Let $\mathbb E:=(\mathbb R^4, \cdot)$ be a Carnot group whose Lie algebra is given by $\mathfrak g=V_1\oplus V_2 \oplus V_3$, where $V_1=span\{X_1,X_2\},$ $V_2=span\{X_3\},$ $V_3=span\{X_4\}$, the only non trivial commutation relation beibg: $$[X_1,X_2]=-X_3\quad [X_1,X_3]=-X_4.$$
Now, we know that we can endow $\mathbb E$ with a family of automorphisms $\delta_\lambda$ defined as $$(x_1,x_2,x_3,x_4)\mapsto^{\delta_\lambda}(\lambda x_1, \lambda x_2, \lambda^2 x_3, \lambda^3 x_4), \quad \lambda\in \mathbb R.$$
In exponential coordinates, we know that $X_2=\partial_2-\frac{x_1}{2}\partial_3+\frac{x_1^2}{12}\partial_4.$ Moreover, we denote with $exp:\mathfrak g\ \to \mathbb E$ the exponential map.

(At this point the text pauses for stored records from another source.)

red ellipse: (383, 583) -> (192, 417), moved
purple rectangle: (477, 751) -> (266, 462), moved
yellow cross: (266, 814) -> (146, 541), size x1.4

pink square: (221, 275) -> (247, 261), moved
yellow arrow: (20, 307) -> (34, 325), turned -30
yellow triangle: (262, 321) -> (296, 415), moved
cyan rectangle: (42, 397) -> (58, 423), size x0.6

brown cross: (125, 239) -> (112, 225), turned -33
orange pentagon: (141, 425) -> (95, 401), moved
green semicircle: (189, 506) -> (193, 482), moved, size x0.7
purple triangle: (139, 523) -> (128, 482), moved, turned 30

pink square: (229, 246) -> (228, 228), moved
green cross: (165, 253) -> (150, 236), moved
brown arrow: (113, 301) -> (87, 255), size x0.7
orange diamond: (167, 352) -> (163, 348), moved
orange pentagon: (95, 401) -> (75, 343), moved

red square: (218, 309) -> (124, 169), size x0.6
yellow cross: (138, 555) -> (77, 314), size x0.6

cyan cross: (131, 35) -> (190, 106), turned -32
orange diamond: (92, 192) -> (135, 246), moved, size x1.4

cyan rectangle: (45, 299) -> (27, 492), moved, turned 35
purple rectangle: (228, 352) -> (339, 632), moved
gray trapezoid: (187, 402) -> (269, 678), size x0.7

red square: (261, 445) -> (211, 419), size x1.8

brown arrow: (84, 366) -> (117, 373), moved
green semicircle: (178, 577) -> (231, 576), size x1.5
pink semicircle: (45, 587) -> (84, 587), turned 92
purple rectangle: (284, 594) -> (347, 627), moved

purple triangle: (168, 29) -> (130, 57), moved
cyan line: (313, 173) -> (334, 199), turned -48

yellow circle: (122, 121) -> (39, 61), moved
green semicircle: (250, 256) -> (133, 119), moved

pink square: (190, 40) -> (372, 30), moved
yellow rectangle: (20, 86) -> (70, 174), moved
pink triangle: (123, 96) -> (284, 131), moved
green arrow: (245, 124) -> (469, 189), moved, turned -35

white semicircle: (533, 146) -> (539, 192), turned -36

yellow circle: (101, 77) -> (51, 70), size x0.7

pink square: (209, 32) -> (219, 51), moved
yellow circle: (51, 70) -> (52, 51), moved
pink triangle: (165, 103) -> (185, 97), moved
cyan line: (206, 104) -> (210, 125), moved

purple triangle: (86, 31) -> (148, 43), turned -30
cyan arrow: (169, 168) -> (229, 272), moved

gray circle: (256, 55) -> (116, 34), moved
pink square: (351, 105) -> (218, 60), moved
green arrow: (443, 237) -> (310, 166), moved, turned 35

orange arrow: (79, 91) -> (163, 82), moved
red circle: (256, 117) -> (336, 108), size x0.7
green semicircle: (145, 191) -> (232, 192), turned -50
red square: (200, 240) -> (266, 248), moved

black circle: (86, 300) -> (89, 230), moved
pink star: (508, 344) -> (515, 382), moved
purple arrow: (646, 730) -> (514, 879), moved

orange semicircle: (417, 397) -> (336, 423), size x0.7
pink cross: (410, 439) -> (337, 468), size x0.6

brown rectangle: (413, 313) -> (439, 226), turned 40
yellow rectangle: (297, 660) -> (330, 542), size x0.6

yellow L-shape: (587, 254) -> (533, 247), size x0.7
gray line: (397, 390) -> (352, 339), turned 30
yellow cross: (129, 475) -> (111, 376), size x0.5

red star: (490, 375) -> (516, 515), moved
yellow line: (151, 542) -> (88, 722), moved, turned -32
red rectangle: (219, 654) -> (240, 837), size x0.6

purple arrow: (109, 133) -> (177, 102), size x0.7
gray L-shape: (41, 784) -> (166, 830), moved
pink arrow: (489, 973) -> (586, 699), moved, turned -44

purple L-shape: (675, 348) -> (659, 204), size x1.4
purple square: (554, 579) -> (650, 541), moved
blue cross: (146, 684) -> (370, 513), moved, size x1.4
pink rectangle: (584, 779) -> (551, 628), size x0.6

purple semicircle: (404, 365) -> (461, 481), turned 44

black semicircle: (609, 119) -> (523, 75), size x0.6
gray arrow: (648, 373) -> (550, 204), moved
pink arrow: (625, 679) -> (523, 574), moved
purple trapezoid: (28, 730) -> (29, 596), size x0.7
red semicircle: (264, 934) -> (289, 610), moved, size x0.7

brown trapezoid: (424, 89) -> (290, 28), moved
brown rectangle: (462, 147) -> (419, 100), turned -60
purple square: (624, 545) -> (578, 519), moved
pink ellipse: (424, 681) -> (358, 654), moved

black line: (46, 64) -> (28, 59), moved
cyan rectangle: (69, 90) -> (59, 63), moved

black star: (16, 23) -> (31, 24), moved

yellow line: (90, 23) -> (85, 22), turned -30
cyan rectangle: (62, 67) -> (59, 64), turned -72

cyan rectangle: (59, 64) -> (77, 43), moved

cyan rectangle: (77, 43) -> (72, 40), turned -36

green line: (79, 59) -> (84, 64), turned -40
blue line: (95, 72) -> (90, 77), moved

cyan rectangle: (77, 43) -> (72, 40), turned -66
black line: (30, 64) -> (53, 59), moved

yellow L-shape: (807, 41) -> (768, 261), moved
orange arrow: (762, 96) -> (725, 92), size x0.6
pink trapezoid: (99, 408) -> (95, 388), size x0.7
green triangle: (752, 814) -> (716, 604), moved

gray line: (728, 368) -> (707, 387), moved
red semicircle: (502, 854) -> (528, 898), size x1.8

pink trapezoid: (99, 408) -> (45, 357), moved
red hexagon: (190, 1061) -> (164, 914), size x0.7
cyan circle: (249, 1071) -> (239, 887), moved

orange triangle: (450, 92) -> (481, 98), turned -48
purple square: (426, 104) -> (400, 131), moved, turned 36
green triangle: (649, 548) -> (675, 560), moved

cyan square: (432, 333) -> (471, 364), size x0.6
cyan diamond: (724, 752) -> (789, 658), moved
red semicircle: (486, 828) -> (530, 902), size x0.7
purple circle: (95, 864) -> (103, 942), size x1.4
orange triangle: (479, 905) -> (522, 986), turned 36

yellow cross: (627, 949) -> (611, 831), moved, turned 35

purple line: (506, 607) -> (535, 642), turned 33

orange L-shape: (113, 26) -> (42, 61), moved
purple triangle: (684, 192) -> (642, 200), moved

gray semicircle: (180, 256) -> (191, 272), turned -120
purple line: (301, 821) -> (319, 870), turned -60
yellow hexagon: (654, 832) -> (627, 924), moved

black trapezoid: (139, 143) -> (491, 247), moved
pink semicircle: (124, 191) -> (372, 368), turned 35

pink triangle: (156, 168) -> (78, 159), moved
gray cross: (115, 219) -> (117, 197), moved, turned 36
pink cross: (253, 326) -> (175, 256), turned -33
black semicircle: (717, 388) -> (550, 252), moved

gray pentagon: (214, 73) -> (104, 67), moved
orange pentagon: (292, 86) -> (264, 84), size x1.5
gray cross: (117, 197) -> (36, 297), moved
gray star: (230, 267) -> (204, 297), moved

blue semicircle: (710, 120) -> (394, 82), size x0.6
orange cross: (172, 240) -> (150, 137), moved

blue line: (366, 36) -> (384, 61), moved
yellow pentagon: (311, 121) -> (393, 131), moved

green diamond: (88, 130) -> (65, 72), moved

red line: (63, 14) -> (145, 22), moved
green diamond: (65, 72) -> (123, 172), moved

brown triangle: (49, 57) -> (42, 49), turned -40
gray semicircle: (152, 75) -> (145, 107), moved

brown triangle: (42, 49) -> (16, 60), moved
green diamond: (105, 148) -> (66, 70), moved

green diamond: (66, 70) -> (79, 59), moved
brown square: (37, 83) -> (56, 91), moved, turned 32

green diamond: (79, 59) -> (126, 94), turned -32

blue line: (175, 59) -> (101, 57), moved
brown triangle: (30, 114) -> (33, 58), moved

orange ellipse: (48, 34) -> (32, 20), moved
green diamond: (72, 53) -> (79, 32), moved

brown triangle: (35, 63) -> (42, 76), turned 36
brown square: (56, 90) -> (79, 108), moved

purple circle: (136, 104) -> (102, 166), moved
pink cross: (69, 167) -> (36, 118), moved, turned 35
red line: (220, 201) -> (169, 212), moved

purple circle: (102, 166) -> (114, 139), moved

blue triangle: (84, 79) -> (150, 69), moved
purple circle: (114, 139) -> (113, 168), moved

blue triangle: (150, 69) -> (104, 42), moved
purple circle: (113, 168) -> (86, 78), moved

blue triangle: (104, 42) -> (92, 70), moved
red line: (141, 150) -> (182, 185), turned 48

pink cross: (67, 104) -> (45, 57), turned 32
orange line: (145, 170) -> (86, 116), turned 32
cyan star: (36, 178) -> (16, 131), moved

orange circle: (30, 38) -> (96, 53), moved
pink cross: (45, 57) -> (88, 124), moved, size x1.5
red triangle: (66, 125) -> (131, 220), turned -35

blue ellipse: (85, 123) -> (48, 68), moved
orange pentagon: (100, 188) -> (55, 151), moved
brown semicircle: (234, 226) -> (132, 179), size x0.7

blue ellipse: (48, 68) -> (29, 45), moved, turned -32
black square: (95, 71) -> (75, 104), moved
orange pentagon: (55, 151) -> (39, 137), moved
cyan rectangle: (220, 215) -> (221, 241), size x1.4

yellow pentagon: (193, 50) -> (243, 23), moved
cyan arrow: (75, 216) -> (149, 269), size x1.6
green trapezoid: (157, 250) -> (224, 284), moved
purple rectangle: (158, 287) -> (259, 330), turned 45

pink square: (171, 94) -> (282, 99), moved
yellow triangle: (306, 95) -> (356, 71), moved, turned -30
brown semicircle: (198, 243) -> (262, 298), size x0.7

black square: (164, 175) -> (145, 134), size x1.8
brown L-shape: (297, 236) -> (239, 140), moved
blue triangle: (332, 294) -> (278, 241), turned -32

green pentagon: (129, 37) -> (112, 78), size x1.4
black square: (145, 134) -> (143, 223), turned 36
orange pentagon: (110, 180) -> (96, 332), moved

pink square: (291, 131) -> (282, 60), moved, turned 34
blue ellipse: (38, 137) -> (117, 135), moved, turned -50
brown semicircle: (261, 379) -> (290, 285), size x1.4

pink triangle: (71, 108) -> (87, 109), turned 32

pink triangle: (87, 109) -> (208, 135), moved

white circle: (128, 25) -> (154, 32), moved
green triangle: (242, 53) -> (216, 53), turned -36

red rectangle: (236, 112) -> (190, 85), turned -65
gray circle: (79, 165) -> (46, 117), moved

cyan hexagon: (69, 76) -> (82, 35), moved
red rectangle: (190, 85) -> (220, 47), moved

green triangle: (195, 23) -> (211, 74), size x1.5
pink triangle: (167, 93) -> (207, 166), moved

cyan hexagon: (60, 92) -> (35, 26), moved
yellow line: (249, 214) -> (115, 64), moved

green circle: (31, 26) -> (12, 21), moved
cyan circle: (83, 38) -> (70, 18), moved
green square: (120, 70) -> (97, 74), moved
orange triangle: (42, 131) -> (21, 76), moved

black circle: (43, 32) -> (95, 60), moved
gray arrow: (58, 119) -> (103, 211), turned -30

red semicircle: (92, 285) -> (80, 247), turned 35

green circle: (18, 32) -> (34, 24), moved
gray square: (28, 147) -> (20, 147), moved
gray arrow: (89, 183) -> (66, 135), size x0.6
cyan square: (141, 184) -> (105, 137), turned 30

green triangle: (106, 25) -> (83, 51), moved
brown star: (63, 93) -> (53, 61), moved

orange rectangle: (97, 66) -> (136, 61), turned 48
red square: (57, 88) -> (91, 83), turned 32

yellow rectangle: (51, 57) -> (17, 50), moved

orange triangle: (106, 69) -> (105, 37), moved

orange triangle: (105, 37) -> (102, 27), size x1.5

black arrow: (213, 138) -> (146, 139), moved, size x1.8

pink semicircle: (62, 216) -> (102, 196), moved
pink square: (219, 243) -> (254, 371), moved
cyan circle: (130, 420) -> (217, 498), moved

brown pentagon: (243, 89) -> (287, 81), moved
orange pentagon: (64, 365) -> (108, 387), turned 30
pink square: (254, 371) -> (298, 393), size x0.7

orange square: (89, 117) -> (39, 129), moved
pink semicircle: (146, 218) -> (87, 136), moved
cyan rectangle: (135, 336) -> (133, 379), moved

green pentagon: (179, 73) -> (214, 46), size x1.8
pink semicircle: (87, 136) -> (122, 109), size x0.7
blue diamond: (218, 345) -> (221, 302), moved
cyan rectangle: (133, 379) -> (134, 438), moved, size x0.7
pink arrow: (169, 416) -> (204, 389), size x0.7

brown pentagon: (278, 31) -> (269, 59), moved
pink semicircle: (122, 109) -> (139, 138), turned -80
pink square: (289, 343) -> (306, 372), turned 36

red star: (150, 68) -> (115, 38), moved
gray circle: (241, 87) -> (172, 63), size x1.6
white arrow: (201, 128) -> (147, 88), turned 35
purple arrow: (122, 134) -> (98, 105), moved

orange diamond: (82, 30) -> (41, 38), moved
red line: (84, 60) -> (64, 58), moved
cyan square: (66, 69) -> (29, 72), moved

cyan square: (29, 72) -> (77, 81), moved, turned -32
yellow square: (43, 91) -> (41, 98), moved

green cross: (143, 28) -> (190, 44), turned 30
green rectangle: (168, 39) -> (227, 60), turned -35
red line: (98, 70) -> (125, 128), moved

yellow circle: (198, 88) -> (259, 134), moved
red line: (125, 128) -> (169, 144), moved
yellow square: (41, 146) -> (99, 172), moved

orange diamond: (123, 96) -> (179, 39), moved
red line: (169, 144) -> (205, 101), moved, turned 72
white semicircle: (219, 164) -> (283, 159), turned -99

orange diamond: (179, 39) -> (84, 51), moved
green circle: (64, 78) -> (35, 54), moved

We know that $exp(\mathbb RX_2):=\{exp(tX_2):t\in \mathbb R\}$ is a subgroup of $\mathbb E$. I was wondering if $exp(\mathbb RX_2)$ is also a $\delta_\lambda$-homogeneous subgroup, that is $\delta_\lambda(exp(tX_2))\in exp(\mathbb RX_2)$ for each $t\in \mathbb R$.
Is it true? If so, how can I prove it?